═══ Entries provided ═══
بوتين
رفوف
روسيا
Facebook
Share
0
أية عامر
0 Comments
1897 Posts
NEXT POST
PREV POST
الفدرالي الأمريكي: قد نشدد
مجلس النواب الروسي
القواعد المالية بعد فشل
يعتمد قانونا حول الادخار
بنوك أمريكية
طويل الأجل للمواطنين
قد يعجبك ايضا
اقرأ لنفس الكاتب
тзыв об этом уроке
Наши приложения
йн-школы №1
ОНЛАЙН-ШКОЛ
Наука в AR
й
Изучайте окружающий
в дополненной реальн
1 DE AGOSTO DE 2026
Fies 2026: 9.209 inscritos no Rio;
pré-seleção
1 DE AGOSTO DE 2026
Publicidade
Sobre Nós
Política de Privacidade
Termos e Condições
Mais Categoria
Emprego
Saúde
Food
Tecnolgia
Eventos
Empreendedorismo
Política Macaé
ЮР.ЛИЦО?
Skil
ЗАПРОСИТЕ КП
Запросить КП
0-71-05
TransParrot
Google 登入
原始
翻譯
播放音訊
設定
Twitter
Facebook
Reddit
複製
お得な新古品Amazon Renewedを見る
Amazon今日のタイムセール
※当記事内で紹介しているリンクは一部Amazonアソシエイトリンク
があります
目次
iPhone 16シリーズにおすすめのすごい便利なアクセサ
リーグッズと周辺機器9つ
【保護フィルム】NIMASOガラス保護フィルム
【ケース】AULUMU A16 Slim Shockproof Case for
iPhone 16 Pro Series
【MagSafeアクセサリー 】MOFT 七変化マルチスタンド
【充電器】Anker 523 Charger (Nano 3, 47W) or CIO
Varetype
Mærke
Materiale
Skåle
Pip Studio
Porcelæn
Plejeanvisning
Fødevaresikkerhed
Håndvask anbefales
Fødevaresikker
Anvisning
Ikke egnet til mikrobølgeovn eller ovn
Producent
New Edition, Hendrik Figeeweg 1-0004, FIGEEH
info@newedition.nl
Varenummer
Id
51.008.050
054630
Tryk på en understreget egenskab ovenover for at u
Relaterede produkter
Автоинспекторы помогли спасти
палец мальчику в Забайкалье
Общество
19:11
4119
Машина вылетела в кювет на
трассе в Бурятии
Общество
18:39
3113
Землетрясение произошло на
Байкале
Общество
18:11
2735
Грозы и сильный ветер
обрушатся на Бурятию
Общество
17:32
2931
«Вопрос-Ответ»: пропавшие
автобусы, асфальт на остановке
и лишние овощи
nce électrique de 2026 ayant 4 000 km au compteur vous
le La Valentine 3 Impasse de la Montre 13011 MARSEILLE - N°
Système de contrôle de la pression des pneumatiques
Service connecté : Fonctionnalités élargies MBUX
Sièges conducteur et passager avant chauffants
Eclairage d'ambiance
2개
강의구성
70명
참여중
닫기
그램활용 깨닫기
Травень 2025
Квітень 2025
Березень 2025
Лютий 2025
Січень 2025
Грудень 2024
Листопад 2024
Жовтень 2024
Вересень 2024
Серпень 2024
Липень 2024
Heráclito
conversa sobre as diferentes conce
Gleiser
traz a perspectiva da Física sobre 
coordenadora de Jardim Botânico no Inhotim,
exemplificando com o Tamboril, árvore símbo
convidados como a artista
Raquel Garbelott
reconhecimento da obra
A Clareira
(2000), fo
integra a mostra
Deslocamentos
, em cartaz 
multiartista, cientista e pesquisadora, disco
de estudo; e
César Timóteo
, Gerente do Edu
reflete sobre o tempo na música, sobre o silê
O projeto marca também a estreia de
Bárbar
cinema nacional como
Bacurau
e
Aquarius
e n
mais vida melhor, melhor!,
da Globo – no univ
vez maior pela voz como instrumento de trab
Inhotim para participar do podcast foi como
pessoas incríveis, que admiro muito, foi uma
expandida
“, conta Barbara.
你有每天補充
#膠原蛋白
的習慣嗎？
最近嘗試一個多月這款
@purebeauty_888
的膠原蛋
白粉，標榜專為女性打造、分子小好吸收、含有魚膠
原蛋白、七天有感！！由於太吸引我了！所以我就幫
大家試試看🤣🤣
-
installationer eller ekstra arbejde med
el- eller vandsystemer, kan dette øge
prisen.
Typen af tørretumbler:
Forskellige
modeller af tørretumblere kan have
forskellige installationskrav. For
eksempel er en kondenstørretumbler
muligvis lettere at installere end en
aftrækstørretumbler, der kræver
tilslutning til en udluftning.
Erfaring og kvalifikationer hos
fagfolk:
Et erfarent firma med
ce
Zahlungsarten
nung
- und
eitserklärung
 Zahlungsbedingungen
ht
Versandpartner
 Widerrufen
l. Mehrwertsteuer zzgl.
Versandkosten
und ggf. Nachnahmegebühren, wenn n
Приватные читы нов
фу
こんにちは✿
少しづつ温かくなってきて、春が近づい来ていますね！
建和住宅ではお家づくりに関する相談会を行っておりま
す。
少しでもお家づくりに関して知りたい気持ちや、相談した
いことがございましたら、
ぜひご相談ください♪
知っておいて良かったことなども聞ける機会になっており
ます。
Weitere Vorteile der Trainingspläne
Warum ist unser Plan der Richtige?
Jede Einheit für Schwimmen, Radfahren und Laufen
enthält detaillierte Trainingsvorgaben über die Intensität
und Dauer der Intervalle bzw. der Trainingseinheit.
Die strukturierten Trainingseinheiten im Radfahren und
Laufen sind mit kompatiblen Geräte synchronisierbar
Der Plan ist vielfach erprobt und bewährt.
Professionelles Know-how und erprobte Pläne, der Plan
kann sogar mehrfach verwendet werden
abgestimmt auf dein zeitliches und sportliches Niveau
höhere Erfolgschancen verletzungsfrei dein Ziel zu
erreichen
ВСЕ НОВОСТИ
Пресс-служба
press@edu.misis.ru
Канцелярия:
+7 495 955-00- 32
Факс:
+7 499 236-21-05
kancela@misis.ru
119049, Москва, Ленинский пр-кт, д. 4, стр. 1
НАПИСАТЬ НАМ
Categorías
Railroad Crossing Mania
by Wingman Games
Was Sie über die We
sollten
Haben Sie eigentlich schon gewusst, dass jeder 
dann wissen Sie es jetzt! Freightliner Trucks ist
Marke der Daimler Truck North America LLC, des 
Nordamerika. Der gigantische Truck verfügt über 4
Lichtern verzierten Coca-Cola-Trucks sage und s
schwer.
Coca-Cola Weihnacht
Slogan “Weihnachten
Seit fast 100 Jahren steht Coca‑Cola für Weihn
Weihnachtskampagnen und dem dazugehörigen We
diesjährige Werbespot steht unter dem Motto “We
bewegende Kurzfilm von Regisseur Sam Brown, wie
═══
- **How to complete this task**
From the first line to the last, reproduce the data above exactly.

- **Written solution**
بوتين
رفوف
روسيا
Facebook
Share
0
أية عامر
0 Comments
1897 Posts
NEXT POST
PREV POST
الفدرالي الأمريكي: قد نشدد
مجلس النواب الروسي
القواعد المالية بعد فشل
يعتمد قانونا حول الادخار
بنوك أمريكية
طويل الأجل للمواطنين
قد يعجبك ايضا
اقرأ لنفس الكاتب
тзыв об этом уроке
Наши приложения
йн-школы №1
ОНЛАЙН-ШКОЛ
Наука в AR
й
Изучайте окружающий
в дополненной реальн
1 DE AGOSTO DE 2026
Fies 2026: 9.209 inscritos no Rio;
pré-seleção
1 DE AGOSTO DE 2026
Publicidade
Sobre Nós
Política de Privacidade
Termos e Condições
Mais Categoria
Emprego
Saúde
Food
Tecnolgia
Eventos
Empreendedorismo
Política Macaé
ЮР.ЛИЦО?
Skil
ЗАПРОСИТЕ КП
Запросить КП
0-71-05
TransParrot
Google 登入
原始
翻譯
播放音訊
設定
Twitter
Facebook
Reddit
複製
お得な新古品Amazon Renewedを見る
Amazon今日のタイムセール
※当記事内で紹介しているリンクは一部Amazonアソシエイトリンク
があります
目次
iPhone 16シリーズにおすすめのすごい便利なアクセサ
リーグッズと周辺機器9つ
【保護フィルム】NIMASOガラス保護フィルム
【ケース】AULUMU A16 Slim Shockproof Case for
iPhone 16 Pro Series
【MagSafeアクセサリー 】MOFT 七変化マルチスタンド
【充電器】Anker 523 Charger (Nano 3, 47W) or CIO
Varetype
Mærke
Materiale
Skåle
Pip Studio
Porcelæn
Plejeanvisning
Fødevaresikkerhed
Håndvask anbefales
Fødevaresikker
Anvisning
Ikke egnet til mikrobølgeovn eller ovn
Producent
New Edition, Hendrik Figeeweg 1-0004, FIGEEH
info@newedition.nl
Varenummer
Id
51.008.050
054630
Tryk på en understreget egenskab ovenover for at u
Relaterede produkter
Автоинспекторы помогли спасти
палец мальчику в Забайкалье
Общество
19:11
4119
Машина вылетела в кювет на
трассе в Бурятии
Общество
18:39
3113
Землетрясение произошло на
Байкале
Общество
18:11
2735
Грозы и сильный ветер
обрушатся на Бурятию
Общество
17:32
2931
«Вопрос-Ответ»: пропавшие
автобусы, асфальт на остановке
и лишние овощи
nce électrique de 2026 ayant 4 000 km au compteur vous
le La Valentine 3 Impasse de la Montre 13011 MARSEILLE - N°
Système de contrôle de la pression des pneumatiques
Service connecté : Fonctionnalités élargies MBUX
Sièges conducteur et passager avant chauffants
Eclairage d'ambiance
2개
강의구성
70명
참여중
닫기
그램활용 깨닫기
Травень 2025
Квітень 2025
Березень 2025
Лютий 2025
Січень 2025
Грудень 2024
Листопад 2024
Жовтень 2024
Вересень 2024
Серпень 2024
Липень 2024
Heráclito
conversa sobre as diferentes conce
Gleiser
traz a perspectiva da Física sobre 
coordenadora de Jardim Botânico no Inhotim,
exemplificando com o Tamboril, árvore símbo
convidados como a artista
Raquel Garbelott
reconhecimento da obra
A Clareira
(2000), fo
integra a mostra
Deslocamentos
, em cartaz 
multiartista, cientista e pesquisadora, disco
de estudo; e
César Timóteo
, Gerente do Edu
reflete sobre o tempo na música, sobre o silê
O projeto marca também a estreia de
Bárbar
cinema nacional como
Bacurau
e
Aquarius
e n
mais vida melhor, melhor!,
da Globo – no univ
vez maior pela voz como instrumento de trab
Inhotim para participar do podcast foi como
pessoas incríveis, que admiro muito, foi uma
expandida
“, conta Barbara.
你有每天補充
#膠原蛋白
的習慣嗎？
最近嘗試一個多月這款
@purebeauty_888
的膠原蛋
白粉，標榜專為女性打造、分子小好吸收、含有魚膠
原蛋白、七天有感！！由於太吸引我了！所以我就幫
大家試試看🤣🤣
-
installationer eller ekstra arbejde med
el- eller vandsystemer, kan dette øge
prisen.
Typen af tørretumbler:
Forskellige
modeller af tørretumblere kan have
forskellige installationskrav. For
eksempel er en kondenstørretumbler
muligvis lettere at installere end en
aftrækstørretumbler, der kræver
tilslutning til en udluftning.
Erfaring og kvalifikationer hos
fagfolk:
Et erfarent firma med
ce
Zahlungsarten
nung
- und
eitserklärung
 Zahlungsbedingungen
ht
Versandpartner
 Widerrufen
l. Mehrwertsteuer zzgl.
Versandkosten
und ggf. Nachnahmegebühren, wenn n
Приватные читы нов
фу
こんにちは✿
少しづつ温かくなってきて、春が近づい来ていますね！
建和住宅ではお家づくりに関する相談会を行っておりま
す。
少しでもお家づくりに関して知りたい気持ちや、相談した
いことがございましたら、
ぜひご相談ください♪
知っておいて良かったことなども聞ける機会になっており
ます。
Weitere Vorteile der Trainingspläne
Warum ist unser Plan der Richtige?
Jede Einheit für Schwimmen, Radfahren und Laufen
enthält detaillierte Trainingsvorgaben über die Intensität
und Dauer der Intervalle bzw. der Trainingseinheit.
Die strukturierten Trainingseinheiten im Radfahren und
Laufen sind mit kompatiblen Geräte synchronisierbar
Der Plan ist vielfach erprobt und bewährt.
Professionelles Know-how und erprobte Pläne, der Plan
kann sogar mehrfach verwendet werden
abgestimmt auf dein zeitliches und sportliches Niveau
höhere Erfolgschancen verletzungsfrei dein Ziel zu
erreichen
ВСЕ НОВОСТИ
Пресс-служба
press@edu.misis.ru
Канцелярия:
+7 495 955-00- 32
Факс:
+7 499 236-21-05
kancela@misis.ru
119049, Москва, Ленинский пр-кт, д. 4, стр. 1
НАПИСАТЬ НАМ
Categorías
Railroad Crossing Mania
by Wingman Games
Was Sie über die We
sollten
Haben Sie eigentlich schon gewusst, dass jeder 
dann wissen Sie es jetzt! Freightliner Trucks ist
Marke der Daimler Truck North America LLC, des 
Nordamerika. Der gigantische Truck verfügt über 4
Lichtern verzierten Coca-Cola-Trucks sage und s
schwer.
Coca-Cola Weihnacht
Slogan “Weihnachten
Seit fast 100 Jahren steht Coca‑Cola für Weihn
Weihnachtskampagnen und dem dazugehörigen We
diesjährige Werbespot steht unter dem Motto “We
bewegende Kurzfilm von Regisseur Sam Brown, wie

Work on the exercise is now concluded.